In January of 1941, when France was under German occupation and Matisse was isolating in the south, he underwent a risky operation for stomach cancer. It was successful, but his recovery was slow and left him weakened and bedridden. Only able to paint sporadically, he drew constantly, summarizing what he had discovered in the preceding decade. He must have felt that mortality was stalking him, but he was also grateful for the gift of more time, a “second life,” which turned into another 13 extraordinary years of artmaking.

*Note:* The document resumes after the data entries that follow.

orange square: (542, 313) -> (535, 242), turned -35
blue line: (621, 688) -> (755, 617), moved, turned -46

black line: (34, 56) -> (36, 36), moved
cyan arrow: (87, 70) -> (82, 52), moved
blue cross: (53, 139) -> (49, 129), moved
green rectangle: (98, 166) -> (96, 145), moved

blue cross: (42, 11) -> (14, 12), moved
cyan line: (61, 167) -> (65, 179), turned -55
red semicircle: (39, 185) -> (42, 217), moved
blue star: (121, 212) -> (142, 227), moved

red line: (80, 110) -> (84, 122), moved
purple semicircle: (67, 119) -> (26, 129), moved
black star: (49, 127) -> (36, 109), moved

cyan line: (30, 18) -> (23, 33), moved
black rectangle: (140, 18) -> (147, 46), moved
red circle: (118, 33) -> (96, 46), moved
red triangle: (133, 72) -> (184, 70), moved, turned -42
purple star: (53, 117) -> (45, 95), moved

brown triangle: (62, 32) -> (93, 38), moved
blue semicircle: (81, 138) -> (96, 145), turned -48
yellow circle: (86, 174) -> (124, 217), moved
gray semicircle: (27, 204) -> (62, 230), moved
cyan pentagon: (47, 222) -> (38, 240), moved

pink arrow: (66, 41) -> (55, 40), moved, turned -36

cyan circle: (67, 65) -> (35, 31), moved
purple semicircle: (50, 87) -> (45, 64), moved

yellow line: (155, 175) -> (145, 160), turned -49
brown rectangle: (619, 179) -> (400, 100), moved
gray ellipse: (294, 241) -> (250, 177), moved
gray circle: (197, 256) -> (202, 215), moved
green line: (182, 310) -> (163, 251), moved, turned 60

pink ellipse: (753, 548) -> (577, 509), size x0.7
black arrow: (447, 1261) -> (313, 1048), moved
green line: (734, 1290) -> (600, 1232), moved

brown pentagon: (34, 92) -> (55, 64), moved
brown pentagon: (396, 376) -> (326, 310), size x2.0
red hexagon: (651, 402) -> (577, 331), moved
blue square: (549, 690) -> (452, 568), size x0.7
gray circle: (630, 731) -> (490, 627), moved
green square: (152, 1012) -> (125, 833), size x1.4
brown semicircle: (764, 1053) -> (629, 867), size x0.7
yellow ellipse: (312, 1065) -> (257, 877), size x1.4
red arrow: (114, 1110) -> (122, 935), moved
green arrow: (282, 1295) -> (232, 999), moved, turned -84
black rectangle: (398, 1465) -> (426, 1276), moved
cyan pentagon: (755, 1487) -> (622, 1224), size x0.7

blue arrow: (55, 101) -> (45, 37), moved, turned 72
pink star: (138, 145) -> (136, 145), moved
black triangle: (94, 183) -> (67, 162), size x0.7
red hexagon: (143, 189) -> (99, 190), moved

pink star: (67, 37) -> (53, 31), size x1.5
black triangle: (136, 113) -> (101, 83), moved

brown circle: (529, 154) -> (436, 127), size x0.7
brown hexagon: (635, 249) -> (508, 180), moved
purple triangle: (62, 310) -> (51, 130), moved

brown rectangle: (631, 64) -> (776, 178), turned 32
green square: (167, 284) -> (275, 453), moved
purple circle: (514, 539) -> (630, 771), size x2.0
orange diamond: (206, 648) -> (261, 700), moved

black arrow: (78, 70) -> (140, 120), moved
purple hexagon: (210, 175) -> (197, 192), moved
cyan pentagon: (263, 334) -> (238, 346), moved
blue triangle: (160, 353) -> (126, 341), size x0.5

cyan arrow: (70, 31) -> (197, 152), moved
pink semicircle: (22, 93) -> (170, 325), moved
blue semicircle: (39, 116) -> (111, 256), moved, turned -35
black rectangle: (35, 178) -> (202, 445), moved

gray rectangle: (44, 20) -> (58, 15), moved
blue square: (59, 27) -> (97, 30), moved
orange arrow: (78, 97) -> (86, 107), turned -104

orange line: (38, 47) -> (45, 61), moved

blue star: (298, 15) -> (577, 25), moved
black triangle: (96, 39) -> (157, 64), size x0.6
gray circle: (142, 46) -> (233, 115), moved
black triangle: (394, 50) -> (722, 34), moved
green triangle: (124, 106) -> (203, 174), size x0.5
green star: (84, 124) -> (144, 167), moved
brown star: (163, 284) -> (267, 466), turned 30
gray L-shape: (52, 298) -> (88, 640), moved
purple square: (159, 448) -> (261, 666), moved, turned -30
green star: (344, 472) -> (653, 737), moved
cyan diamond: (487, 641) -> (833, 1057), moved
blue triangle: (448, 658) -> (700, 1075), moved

The exhibition closes with this body of works, Themes and Variations: drawings of models in the studio, of the bloom of flesh, fruit, and flowers. Matisse was eager to cultivate his garden once again, as well as his painted harem, as he prepared for the triumphant last phase of his career, yet unknown, that many consider his finest. The future was his, Sergei Ivanovich Shchukin, Matisse’s great Russian patron once said to him, and he was right.